Database design includes a lot of concepts, and it all starts from understanding the business. If you’ve done a good job, you can usually tell a lot about the business from the schema alone — without data, and without application code or a user interface. This article is about data types, which are the “nouns” of your business, loosely speaking (the analogy is borrowed from C.J. Date’s An Introduction to Database Systems).
The first observation I’d like to make is that, when considering a relational database, we care about sets of things. If you have an attribute that holds “notes”, there’s not much you can do with a set of such values. I’m not saying that notes are unimportant, or that such fields should be avoided; but you should recognize the limitations of such attributes. All you can do is store text that a user wrote, or present a user with a specifically-requested note. The user then must actually read the note to learn anything — there’s nothing automatic about it (a database doesn’t help much with manual processes).
In the above example, the data type doesn’t matter much at all. It really makes no logical difference if you store it as text or as a PNG image of the rendered text (there may be a difference in convenience and performace, as with all format choices, but that’s beside the point). If the noun you are working with is “note”, the database system can’t help you any more if the attribute is “text” than it can if the attribute is of type “bytea” holding an image of the rendered text.
Astute readers will now be thinking: “but what about full-text search?”. Exactly. PostgreSQL has an excellent full-text search system, and powerful data types like “tsvector” and “tsquery”. But these aren’t just better data types that magically work, these represent a change in nouns that the business understands. A search engine doesn’t index a bunch of text fields, it indexes documents. You don’t submit text to the search engine, you submit a query. A document isn’t just a string of characters, it is a set of word stems with positional and weighting information. The business knows these things, and these nouns are spoken in conference rooms by executives and to customers by sales people.
I’m drawing a direct connection between the business and the data types because I sometimes think that data types are treated as an implementation detail. Let’s say you store the notes as the “text” type and are treating it as such. When you go to implement search, the natural thing to do would be something like: ...WHERE note LIKE '%foo%' OR note like '%bar%' OR ..., which is absolutely the wrong approach. The right approach is using a real query against a real document type, not trying to match substrings.
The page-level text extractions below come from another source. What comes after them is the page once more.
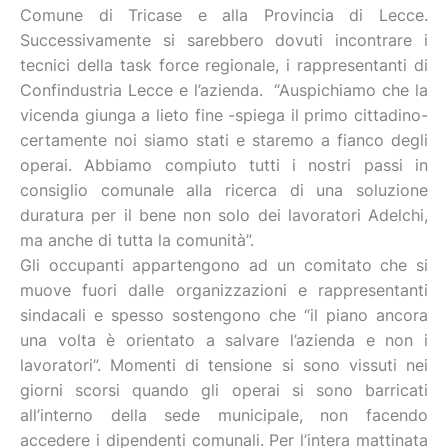
Comune di Tricase e alla Provincia di Lecce.
Successivamente si sarebbero dovuti incontrare i
tecnici della task force regionale, i rappresentanti di
Confindustria Lecce e l’azienda. “Auspichiamo che la
vicenda giunga a lieto fine -spiega il primo cittadino-
certamente noi siamo stati e staremo a fianco degli
operai. Abbiamo compiuto tutti i nostri passi in
consiglio comunale alla ricerca di una soluzione
duratura per il bene non solo dei lavoratori Adelchi,
ma anche di tutta la comunità”.
Gli occupanti appartengono ad un comitato che si
muove fuori dalle organizzazioni e rappresentanti
sindacali e spesso sostengono che “il piano ancora
una volta è orientato a salvare l’azienda e non i
lavoratori”. Momenti di tensione si sono vissuti nei
giorni scorsi quando gli operai si sono barricati
all’interno della sede municipale, non facendo
accedere i dipendenti comunali. Per l’intera mattinata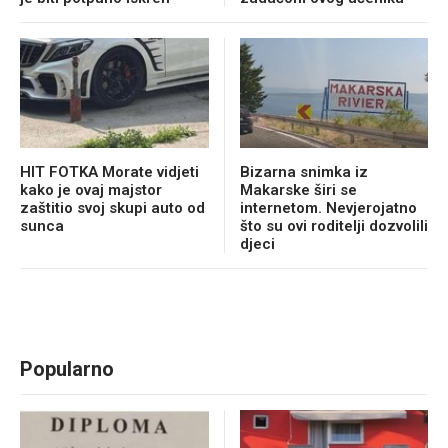
HIT FOTKA Morate vidjeti
Bizarna snimka iz
kako je ovaj majstor
Makarske širi se
zaštitio svoj skupi auto od
internetom. Nevjerojatno
sunca
što su ovi roditelji dozvolili
djeci
Popularno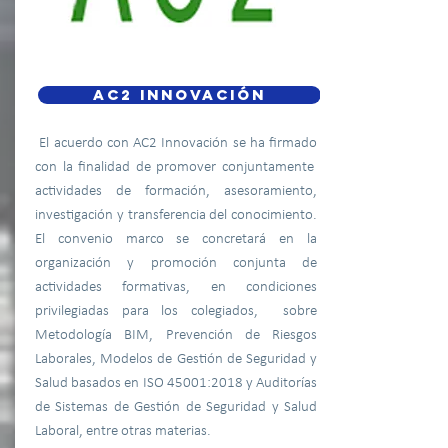
AC2 INNOVACIÓN
El
acuerdo con AC2 Innovación se ha firmado
con la finalidad de promover conjuntamente
actividades de formación, asesoramiento,
investigación y transferencia del conocimiento.
El convenio marco se concretará en la
organización y promoción conjunta de
actividades formativas, en condiciones
privilegiadas para los colegiados, sobre
Metodología BIM, Prevención de Riesgos
Laborales, Modelos de Gestión de Seguridad y
Salud basados en ISO 45001:2018 y Auditorías
de Sistemas de Gestión de Seguridad y Salud
Laboral, entre otras materias.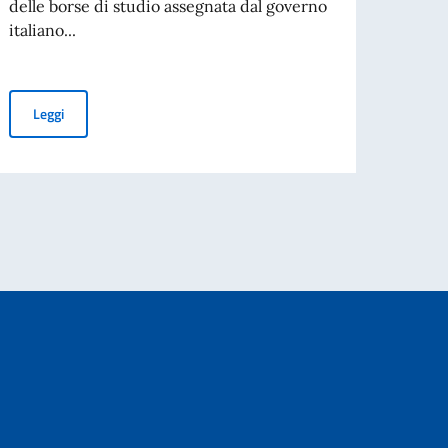
Repubb
delle borse di studio assegnata dal governo
italiano...
Leg
GRADUATORIE DELLE BORSE DI STUDIO A.A. 2026-2027
Leggi
RATTO A TEMPORANEO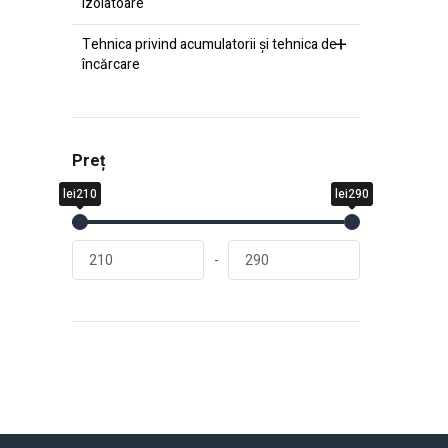
izolatoare
Tehnica privind acumulatorii şi tehnica de
încărcare
Preț
lei210
lei290
-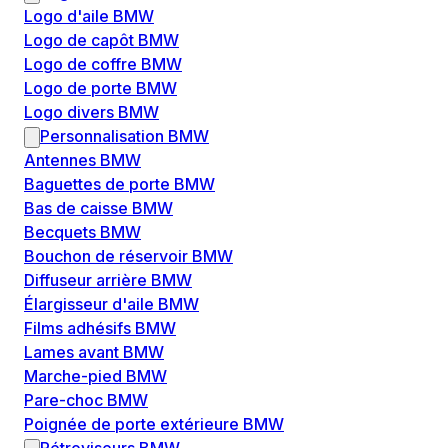
Logo d'aile BMW
Logo de capôt BMW
Logo de coffre BMW
Logo de porte BMW
Logo divers BMW
Personnalisation BMW
Antennes BMW
Baguettes de porte BMW
Bas de caisse BMW
Becquets BMW
Bouchon de réservoir BMW
Diffuseur arrière BMW
Élargisseur d'aile BMW
Films adhésifs BMW
Lames avant BMW
Marche-pied BMW
Pare-choc BMW
Poignée de porte extérieure BMW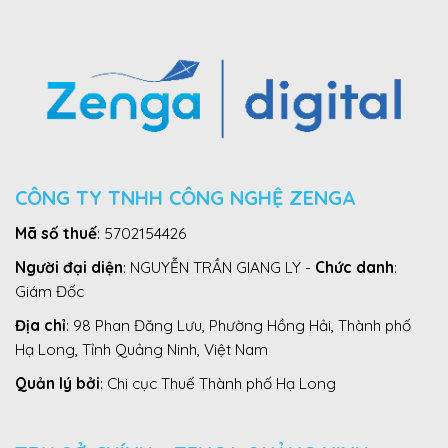
CÔNG TY TNHH CÔNG NGHỆ ZENGA
Mã số thuế
: 5702154426
Người đại diện
: NGUYỄN TRẦN GIANG LY -
Chức danh
:
Giám Đốc
Địa chỉ
: 98 Phan Đăng Lưu, Phường Hồng Hải, Thành phố
Hạ Long, Tỉnh Quảng Ninh, Việt Nam
Quản lý bởi
: Chi cục Thuế Thành phố Hạ Long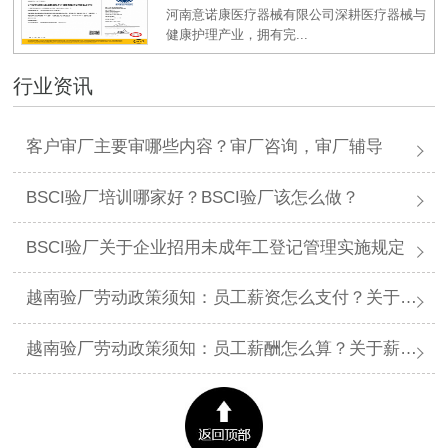
河南意诺康医疗器械有限公司深耕医疗器械与
健康护理产业，拥有完...
行业资讯
客户审厂主要审哪些内容？审厂咨询，审厂辅导
BSCI验厂培训哪家好？BSCI验厂该怎么做？
BSCI验厂关于企业招用未成年工登记管理实施规定
越南验厂劳动政策须知：员工薪资怎么支付？关于薪资支付有哪些规定呢？
越南验厂劳动政策须知：员工薪酬怎么算？关于薪酬有哪些规定呢？​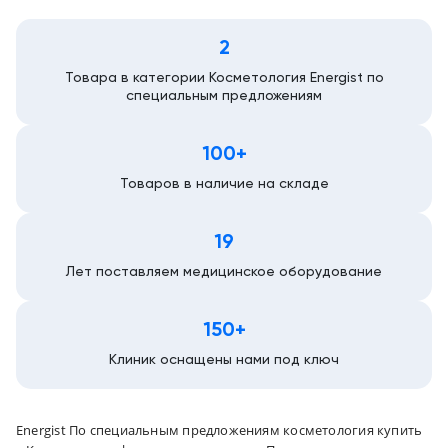
Казань
2
Товара в категории Косметология Energist по
специальным предложениям
100+
Товаров в наличие на складе
19
Лет поставляем медицинское оборудование
150+
Клиник оснащены нами под ключ
Energist По специальным предложениям косметология купить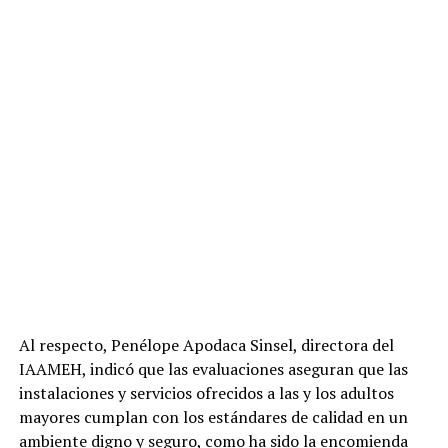
Al respecto, Penélope Apodaca Sinsel, directora del
IAAMEH, indicó que las evaluaciones aseguran que las
instalaciones y servicios ofrecidos a las y los adultos
mayores cumplan con los estándares de calidad en un
ambiente digno y seguro, como ha sido la encomienda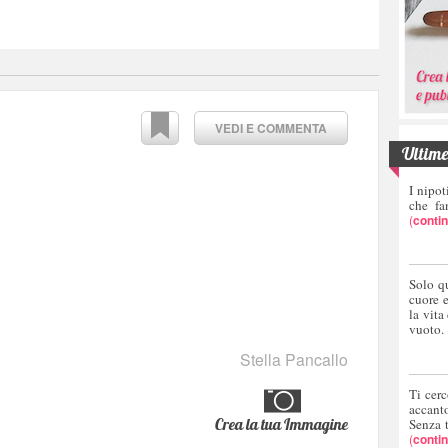
VEDI E COMMENTA
Ultime 
I nipot
che fa
(
conti
Solo q
cuore 
la vita
vuoto.
Stella Pancallo
Ti cerc
accant
Crea la tua Immagine
Senza 
(
conti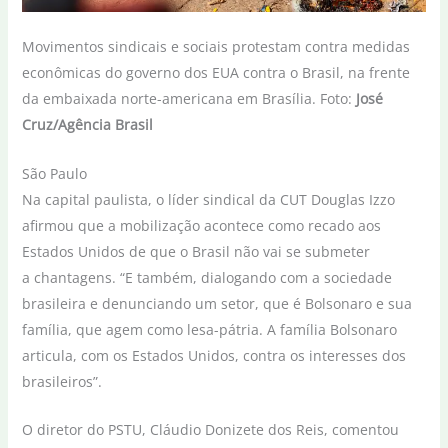
Movimentos sindicais e sociais protestam contra medidas
econômicas do governo dos EUA contra o Brasil, na frente
da embaixada norte-americana em Brasília. Foto:
José
Cruz/Agência Brasil
São Paulo
Na capital paulista, o líder sindical da CUT Douglas Izzo
afirmou que a mobilização acontece como recado aos
Estados Unidos de que o Brasil não vai se submeter
a chantagens. “E também, dialogando com a sociedade
brasileira e denunciando um setor, que é Bolsonaro e sua
família, que agem como lesa-pátria. A família Bolsonaro
articula, com os Estados Unidos, contra os interesses dos
brasileiros”.
O diretor do PSTU, Cláudio Donizete dos Reis, comentou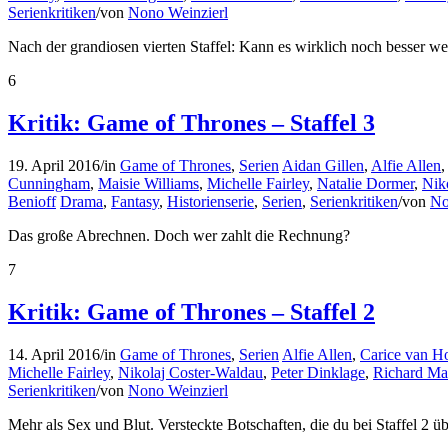
Serienkritiken
/
von
Nono Weinzierl
Nach der grandiosen vierten Staffel: Kann es wirklich noch besser w
6
Kritik: Game of Thrones – Staffel 3
19. April 2016
/
in
Game of Thrones
,
Serien
Aidan Gillen
,
Alfie Allen
Cunningham
,
Maisie Williams
,
Michelle Fairley
,
Natalie Dormer
,
Nik
Benioff
Drama
,
Fantasy
,
Historienserie
,
Serien
,
Serienkritiken
/
von
No
Das große Abrechnen. Doch wer zahlt die Rechnung?
7
Kritik: Game of Thrones – Staffel 2
14. April 2016
/
in
Game of Thrones
,
Serien
Alfie Allen
,
Carice van H
Michelle Fairley
,
Nikolaj Coster-Waldau
,
Peter Dinklage
,
Richard M
Serienkritiken
/
von
Nono Weinzierl
Mehr als Sex und Blut. Versteckte Botschaften, die du bei Staffel 2 ü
Treating the data types as an implementation detail is also related to the idea of only using primitive types, as though SQL were java with no class library. Primitive data types lead to awkward application code trying to answer questions that the database system should be able to answer. The philosophy of primitive data types is reflected in the SQL standard, which defines few types and does not seem to encourage sophisticated types like other languages do (of course, the SQL standard breaks away from the primitive data types because some types are just too important). For some reason database people have a negative reaction to any complex type, despite how many times they have proven to be important (for another great example, check out the geometry type in PostGIS, a sophisticated GIS system built entirely as a PostgreSQL plugin).
I believe a lot of this negative reaction is because of 1NF, which essentially describes what a relation is. The concern is that any type more complex than a string might be called a violation of 1NF, which I think is ridiculous. There is no useful definition of an atomic value (except maybe a boolean or bit or something): a string is a list (or array) of characters, that can be spliced, cut, and concatenated in many ways; an integer has a sign portion and a magnitude; and a timestamp is quite obviously non-atomic (and often treated as separate components). Additionally, normalization doesn’t have anything to do with data type choices; it only has to do with attributes and certain specific types of constraints (join dependencies, of which functional dependencies are a special case). So choosing a different data type carries no danger of violating a normal form. That being said, normalization is a small part of database design, and there are very legitimate reasons to be skeptical of strange data type choices.
I’m very pleased that PostgreSQL offers such a powerful type system. In many ways this is more challenging for a database system than an application language — for instance, PostgreSQL offers a variety of index access methods, execution plans, and statistics that all depend on understanding your data types and how to operate on them. In PostgreSQL, a user-defined data type is truly first-class, meaning that you can make use of all of this infrastructure in creative ways. However, creating a good data type is not a trivial process, so it’s best to approach it as a real project by itself.
I started the Temporal PostgreSQL project quite a while ago to offer a “period” data type (a time interval with an absolute beginning and end), because I think that is an important noun that is underserved by database systems. More on this later.